Les  commentaires d’indignation vont bon train le 05 août dernier sous le hangar du sultan de la ville de N’djamena, Mahamat  Chanko, lorsqu’une jeune femme et son enfant âgé  de 9 ans s’apprêtent à jurer sur le coran, livre saint des musulmans. En dépit du conseil des quelques membres de la famille qui tentent de la dissuader, la jeune fille mère  et son fils accusée par sa grande sœur pour avoir chipé ses boucles en or  décident  finalement de poser les mains sur le livre saint pour prouver leur innocence. « C’est ma grande sœur consanguine. Si malgré ce lien biologique qui nous lie, elle  m’a trainé chez  le sultan, la meilleure façon pour prouver mon innocence ainsi que celle de mon fils est de prêter serment, je n’ai pas le choix de jurer. Je vais jurer non pour que le malheur d’Allah l’a frappe, mais je vais jurer pour que Dieu l’a pardonne », s’indigne dame Haoua, l’accusée.

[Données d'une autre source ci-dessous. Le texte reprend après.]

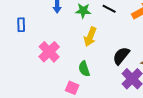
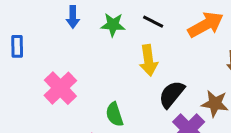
yellow arrow: (90, 37) -> (148, 60), moved, turned -30

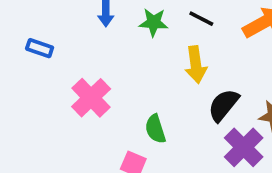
blue rectangle: (17, 46) -> (40, 48), turned -70

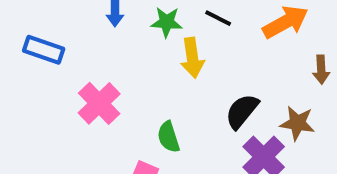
blue rectangle: (40, 48) -> (44, 50), size x1.4
yellow arrow: (196, 65) -> (192, 58), moved

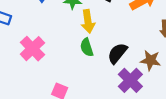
green semicircle: (168, 137) -> (87, 47), moved

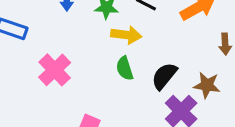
yellow arrow: (88, 21) -> (126, 35), turned -75

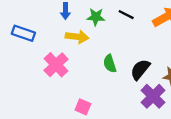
yellow arrow: (126, 35) -> (77, 37), moved

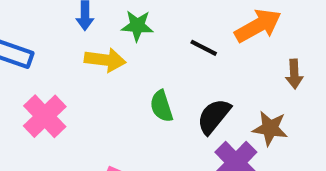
black line: (126, 15) -> (204, 48), moved
pink cross: (56, 65) -> (45, 116), moved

Ainsi après ablution, la jeune fille mère demande au sexagénaire stupéfait en charge du dossier de passer à l’action. Ce qui est fait. Elle exige également à son fils qui ne va pas tarder de jurer comme sa mère génitrice.  Voilà, un serment qui opposera à jamais deux sœurs pour le reste de leurs vies et ce  à cause d’une paire de boucles d’oreilles en or.

Les faits remontent courant fin juillet dernier. Ce jour- là, dame Fatima constate la disparition de ses boucles en or dans la maison familiale. Sans vérifier, ni parvenir à prendre quelqu’un en flagrant délit, dame Fatima foule copieusement la présomption d’innocence de sa grande sœur ainsi que celle de son neveu en rendant son verdict.  Pour elle, ses boucles en or disparues est  l’œuvre de sa petite sœur. Chose que sa petite sœur refuse d’en reconnaître. Face à la réticence, la dame Fatima  oriente les mêmes accusations vers son neveu, un gamin âgé de 12 ans. N’ayant eu gain de cause, la dame Fatima décide de trainer sa petite sœur et son fils chez  le juge coutumier.

Les vrais croyants reconnaissent la force du saint Coran. Jurer sur ce livre saint, c’est courir les risques d’éventuels sorts ici-bas comme à l’au-delà. Que les jugent réfléchissent sur les conséquences de tout serment, surtout quand il s’agit d’une affaire de famille.